### PROBLEM:
Search the data for the string "caret" and copy each line in which it appears.

Start of SOURCE RECORDS

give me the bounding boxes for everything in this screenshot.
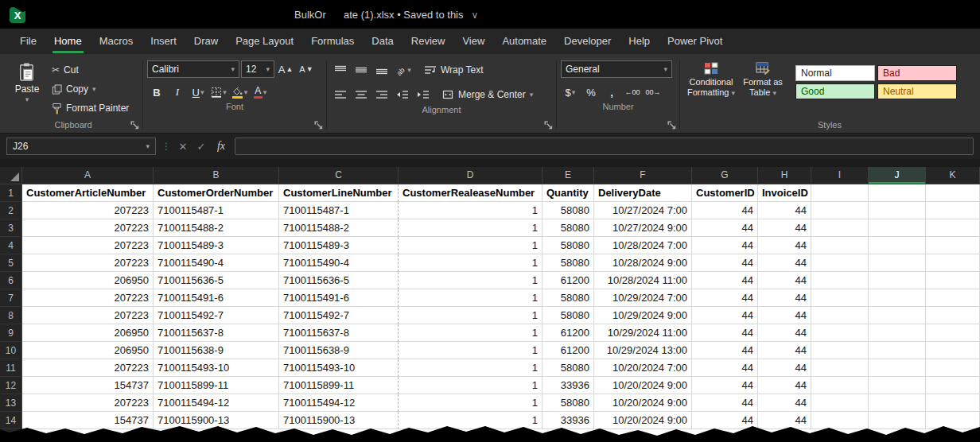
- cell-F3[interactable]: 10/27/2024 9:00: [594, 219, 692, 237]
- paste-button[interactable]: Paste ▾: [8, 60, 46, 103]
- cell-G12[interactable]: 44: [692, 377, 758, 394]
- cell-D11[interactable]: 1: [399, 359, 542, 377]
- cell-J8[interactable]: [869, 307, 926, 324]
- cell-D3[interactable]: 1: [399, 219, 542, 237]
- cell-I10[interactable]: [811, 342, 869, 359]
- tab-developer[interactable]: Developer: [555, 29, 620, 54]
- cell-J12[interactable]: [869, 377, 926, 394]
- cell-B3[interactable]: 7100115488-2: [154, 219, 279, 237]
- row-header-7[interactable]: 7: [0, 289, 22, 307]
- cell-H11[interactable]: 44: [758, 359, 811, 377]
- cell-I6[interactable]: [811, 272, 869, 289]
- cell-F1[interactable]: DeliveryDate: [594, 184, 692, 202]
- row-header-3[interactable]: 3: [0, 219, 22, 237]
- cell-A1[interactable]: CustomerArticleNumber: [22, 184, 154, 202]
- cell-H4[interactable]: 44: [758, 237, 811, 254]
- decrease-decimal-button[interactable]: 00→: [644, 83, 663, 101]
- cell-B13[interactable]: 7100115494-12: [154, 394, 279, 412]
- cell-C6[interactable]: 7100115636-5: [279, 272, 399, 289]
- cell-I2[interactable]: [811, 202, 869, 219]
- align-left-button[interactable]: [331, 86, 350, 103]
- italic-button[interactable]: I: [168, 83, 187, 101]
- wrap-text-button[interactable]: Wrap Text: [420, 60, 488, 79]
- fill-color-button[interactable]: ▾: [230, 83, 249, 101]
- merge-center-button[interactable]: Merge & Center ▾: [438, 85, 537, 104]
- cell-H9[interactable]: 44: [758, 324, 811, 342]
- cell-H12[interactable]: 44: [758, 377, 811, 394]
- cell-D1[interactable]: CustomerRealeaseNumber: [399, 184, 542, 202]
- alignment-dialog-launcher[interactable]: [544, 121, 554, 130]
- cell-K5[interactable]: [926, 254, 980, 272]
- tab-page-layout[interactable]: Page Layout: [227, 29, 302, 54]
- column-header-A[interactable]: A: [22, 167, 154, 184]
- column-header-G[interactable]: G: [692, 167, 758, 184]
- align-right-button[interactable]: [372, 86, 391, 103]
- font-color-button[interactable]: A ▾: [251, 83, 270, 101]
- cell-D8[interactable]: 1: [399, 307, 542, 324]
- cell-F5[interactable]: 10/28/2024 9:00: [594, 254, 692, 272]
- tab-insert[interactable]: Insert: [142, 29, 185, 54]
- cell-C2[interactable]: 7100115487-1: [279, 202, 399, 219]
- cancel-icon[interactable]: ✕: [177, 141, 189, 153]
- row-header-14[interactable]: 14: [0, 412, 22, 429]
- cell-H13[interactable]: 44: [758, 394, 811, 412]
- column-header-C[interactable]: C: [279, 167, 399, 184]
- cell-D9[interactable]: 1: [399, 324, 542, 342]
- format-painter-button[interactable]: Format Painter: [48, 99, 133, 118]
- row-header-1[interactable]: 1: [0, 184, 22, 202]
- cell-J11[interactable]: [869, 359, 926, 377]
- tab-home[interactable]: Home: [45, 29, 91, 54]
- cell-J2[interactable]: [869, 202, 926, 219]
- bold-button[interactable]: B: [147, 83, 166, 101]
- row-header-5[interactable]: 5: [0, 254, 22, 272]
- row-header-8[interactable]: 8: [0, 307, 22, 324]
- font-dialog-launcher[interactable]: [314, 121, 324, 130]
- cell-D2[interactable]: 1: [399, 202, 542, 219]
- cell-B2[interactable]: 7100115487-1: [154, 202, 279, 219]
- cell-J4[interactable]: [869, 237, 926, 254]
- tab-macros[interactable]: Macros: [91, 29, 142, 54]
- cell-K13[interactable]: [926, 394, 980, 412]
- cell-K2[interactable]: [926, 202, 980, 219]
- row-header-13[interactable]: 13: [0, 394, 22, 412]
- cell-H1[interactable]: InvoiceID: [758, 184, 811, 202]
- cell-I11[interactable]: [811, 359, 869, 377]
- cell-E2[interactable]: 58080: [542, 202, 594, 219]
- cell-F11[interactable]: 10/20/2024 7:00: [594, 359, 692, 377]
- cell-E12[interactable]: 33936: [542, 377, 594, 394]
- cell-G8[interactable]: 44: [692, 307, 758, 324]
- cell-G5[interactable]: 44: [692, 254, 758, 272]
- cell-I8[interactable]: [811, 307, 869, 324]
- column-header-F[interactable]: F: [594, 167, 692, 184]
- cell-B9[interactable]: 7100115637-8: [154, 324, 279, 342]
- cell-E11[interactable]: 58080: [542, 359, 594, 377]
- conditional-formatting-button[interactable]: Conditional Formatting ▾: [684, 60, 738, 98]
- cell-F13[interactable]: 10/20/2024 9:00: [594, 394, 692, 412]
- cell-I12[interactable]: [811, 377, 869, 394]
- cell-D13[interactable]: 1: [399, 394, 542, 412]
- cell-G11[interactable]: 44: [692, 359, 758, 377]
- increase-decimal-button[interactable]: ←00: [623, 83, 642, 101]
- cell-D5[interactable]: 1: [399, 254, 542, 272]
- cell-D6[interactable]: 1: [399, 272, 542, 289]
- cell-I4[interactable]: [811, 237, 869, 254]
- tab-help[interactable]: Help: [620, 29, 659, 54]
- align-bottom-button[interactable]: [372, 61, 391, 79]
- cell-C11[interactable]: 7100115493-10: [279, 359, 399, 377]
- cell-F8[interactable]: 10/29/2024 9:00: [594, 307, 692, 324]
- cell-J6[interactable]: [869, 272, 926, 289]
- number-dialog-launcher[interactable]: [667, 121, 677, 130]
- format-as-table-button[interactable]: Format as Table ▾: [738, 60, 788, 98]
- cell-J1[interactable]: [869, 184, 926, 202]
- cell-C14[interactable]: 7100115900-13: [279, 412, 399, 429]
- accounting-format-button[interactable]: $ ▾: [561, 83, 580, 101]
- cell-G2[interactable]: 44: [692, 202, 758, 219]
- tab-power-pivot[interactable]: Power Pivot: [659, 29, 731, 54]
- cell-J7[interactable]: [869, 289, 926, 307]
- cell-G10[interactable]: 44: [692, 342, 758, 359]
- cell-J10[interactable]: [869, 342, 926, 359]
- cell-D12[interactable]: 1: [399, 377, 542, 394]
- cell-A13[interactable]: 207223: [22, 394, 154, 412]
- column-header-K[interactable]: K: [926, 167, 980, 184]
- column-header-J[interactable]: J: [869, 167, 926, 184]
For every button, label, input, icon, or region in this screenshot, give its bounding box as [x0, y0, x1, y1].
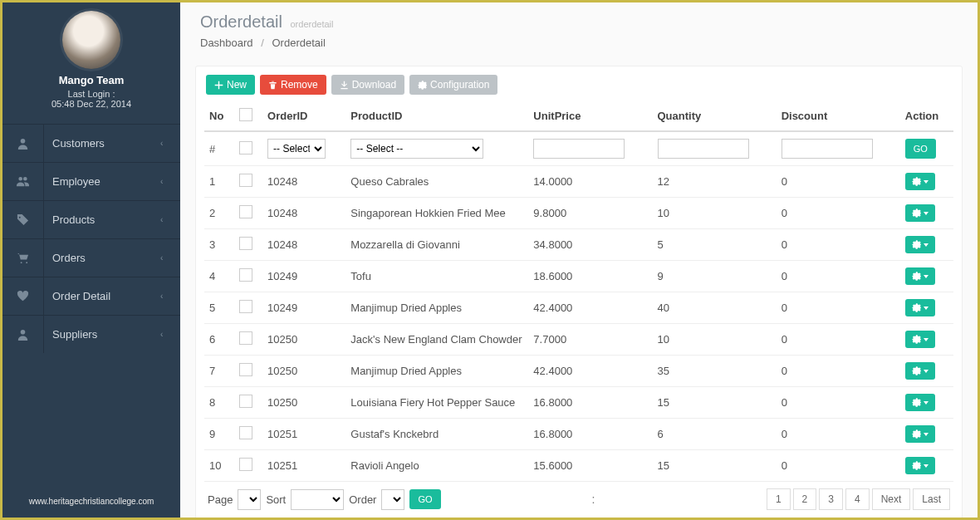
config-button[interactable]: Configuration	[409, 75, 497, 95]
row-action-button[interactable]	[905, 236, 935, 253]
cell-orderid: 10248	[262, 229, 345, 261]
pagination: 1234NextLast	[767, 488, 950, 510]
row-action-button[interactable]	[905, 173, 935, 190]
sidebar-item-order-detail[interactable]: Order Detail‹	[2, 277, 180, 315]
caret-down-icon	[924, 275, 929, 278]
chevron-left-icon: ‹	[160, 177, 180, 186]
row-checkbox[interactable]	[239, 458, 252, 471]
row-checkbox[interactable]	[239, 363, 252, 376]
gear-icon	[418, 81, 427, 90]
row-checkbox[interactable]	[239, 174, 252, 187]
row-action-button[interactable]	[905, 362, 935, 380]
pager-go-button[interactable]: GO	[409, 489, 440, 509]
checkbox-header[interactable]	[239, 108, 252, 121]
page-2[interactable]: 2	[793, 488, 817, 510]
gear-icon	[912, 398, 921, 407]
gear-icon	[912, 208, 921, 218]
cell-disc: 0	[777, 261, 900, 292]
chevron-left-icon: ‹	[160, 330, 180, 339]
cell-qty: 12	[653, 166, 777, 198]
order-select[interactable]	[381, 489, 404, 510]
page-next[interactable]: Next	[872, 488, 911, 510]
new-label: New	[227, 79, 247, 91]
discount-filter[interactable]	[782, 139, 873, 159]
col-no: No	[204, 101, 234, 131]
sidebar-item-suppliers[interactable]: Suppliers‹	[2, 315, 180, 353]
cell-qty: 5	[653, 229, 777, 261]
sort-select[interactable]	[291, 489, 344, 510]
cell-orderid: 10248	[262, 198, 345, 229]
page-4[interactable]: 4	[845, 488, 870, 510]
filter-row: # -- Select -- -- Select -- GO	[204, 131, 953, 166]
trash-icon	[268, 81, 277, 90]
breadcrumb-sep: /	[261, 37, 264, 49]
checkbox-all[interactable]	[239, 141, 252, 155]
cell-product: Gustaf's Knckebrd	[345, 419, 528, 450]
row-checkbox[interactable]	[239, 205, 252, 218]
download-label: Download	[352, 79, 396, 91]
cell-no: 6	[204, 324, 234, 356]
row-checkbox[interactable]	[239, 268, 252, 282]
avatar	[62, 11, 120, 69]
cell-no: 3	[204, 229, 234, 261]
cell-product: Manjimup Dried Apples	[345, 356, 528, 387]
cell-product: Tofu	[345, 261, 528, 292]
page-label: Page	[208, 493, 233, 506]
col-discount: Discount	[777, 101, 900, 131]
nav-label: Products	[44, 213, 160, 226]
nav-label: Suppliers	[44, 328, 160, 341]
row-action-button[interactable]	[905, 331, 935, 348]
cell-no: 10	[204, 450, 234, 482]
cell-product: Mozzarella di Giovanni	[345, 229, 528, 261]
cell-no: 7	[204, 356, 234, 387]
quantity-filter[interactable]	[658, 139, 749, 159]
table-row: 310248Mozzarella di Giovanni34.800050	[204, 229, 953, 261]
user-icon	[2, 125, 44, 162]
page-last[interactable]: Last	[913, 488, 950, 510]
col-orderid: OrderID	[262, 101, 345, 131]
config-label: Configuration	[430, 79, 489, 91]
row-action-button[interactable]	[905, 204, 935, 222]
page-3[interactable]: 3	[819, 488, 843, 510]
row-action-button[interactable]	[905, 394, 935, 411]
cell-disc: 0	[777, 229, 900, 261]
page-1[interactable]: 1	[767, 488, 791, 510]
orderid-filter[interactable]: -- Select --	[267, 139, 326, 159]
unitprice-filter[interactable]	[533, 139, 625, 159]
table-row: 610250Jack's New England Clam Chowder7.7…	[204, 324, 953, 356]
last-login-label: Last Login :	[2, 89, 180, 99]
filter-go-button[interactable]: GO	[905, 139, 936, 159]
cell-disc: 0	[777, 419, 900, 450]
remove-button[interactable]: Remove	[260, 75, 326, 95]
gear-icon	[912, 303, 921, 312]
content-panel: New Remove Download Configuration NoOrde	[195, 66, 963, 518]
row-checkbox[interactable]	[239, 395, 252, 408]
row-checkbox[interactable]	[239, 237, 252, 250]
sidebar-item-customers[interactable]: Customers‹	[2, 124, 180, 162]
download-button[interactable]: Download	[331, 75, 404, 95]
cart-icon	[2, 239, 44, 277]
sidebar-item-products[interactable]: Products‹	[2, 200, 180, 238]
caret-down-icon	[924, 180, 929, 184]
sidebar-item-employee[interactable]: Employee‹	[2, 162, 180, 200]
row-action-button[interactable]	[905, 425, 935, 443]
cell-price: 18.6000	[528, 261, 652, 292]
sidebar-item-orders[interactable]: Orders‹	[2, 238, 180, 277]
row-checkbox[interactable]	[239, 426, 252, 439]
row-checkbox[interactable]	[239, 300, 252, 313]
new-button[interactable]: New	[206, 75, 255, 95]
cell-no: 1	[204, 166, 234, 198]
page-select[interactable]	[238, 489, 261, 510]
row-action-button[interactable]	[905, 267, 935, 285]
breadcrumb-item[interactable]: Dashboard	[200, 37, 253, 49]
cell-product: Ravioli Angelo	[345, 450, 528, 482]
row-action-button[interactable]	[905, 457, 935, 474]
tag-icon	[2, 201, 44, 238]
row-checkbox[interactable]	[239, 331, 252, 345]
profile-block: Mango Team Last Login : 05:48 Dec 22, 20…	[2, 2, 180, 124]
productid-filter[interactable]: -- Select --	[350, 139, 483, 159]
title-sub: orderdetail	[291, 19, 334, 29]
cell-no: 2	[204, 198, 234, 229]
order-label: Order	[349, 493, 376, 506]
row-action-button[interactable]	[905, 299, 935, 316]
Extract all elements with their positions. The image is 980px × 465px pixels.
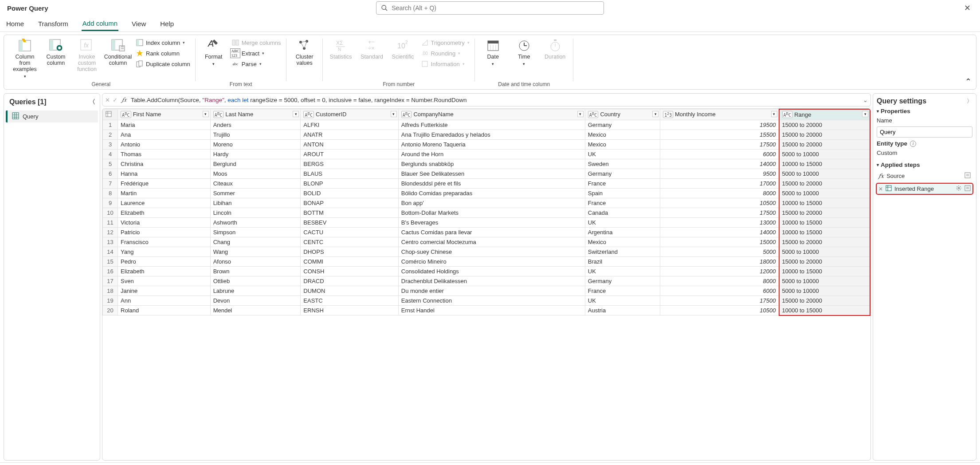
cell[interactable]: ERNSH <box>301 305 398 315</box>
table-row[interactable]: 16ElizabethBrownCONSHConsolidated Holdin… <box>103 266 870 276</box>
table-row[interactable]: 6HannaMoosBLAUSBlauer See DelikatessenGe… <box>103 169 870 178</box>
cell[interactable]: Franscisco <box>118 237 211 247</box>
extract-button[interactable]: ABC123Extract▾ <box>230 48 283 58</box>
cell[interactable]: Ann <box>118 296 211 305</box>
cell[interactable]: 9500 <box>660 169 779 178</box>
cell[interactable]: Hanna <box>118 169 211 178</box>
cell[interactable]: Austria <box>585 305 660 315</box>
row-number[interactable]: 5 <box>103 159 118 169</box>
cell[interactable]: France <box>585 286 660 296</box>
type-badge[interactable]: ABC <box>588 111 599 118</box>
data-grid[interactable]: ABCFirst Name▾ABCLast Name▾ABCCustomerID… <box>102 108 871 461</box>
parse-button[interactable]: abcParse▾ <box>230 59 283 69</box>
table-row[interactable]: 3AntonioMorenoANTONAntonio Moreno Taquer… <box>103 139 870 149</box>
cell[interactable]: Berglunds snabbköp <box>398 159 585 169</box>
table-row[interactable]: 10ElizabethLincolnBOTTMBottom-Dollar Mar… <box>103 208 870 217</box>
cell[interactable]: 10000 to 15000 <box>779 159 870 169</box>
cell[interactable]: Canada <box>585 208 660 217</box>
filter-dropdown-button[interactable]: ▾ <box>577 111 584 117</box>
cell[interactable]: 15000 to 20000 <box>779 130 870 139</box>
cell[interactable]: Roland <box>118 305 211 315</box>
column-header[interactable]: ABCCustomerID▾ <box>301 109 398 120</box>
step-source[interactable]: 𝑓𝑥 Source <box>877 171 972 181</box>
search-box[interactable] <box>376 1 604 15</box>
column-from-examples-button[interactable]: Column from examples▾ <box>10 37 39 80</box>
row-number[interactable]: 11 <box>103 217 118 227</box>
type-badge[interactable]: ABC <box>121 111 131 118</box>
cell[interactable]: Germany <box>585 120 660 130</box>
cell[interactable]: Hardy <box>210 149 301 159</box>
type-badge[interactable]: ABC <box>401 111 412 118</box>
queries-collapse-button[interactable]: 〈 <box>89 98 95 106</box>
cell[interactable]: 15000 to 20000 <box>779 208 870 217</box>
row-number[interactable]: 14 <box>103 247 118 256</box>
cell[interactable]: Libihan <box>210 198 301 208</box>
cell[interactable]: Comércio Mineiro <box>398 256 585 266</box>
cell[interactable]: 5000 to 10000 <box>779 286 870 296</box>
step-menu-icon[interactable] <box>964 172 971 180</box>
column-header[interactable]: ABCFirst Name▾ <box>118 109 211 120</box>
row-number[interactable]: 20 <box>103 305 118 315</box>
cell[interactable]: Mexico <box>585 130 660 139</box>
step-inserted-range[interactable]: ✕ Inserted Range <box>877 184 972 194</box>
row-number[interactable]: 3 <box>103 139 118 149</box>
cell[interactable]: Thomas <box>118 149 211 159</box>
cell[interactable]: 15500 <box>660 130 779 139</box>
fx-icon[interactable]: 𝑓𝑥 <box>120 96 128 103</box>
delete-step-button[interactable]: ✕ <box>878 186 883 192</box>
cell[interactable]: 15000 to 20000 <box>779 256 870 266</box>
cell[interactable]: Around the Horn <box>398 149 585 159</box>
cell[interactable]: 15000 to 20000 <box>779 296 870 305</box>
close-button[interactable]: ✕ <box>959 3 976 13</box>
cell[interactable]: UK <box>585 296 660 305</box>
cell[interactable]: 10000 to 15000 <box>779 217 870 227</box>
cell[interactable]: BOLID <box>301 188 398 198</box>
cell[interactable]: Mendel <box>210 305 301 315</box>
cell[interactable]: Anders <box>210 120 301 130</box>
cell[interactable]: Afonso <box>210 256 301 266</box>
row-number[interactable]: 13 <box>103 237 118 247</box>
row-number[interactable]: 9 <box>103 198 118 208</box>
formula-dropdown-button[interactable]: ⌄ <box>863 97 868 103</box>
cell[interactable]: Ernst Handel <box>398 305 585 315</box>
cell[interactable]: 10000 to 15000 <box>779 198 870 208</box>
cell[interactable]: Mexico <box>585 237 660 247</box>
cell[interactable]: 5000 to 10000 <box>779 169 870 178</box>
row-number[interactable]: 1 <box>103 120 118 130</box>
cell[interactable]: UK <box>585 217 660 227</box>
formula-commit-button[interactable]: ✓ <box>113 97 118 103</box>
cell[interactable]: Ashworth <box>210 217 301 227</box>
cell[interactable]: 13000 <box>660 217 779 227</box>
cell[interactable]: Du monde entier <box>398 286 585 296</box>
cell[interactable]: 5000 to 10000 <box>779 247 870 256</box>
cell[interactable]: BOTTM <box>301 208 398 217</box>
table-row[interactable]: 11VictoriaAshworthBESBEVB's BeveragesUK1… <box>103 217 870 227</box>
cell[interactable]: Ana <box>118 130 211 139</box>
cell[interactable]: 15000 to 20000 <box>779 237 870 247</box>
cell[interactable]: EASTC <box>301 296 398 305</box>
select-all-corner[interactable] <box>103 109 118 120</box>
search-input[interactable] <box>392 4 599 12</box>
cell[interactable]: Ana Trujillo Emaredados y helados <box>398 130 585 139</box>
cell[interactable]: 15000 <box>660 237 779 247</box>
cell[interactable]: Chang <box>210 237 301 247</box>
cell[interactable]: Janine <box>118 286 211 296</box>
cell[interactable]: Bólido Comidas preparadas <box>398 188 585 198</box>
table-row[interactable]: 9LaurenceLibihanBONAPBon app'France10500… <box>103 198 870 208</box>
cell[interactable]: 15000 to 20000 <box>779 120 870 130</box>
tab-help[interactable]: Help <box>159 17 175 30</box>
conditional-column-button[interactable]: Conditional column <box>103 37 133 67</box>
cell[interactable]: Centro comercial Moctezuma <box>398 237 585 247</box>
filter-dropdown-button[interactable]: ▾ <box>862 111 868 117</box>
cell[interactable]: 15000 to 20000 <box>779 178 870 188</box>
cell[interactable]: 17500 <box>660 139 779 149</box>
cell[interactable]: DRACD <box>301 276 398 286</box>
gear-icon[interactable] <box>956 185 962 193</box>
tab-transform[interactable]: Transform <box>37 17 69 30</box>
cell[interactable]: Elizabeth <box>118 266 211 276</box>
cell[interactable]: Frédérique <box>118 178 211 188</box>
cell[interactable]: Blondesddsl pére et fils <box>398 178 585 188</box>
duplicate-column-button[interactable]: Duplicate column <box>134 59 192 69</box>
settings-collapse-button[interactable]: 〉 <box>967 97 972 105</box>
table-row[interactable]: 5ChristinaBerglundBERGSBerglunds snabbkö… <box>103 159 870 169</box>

End of SOURCE RECORDS

### RESPONSE AREA:
caret-down-icon	[924, 275, 929, 278]
caret-down-icon	[924, 180, 929, 184]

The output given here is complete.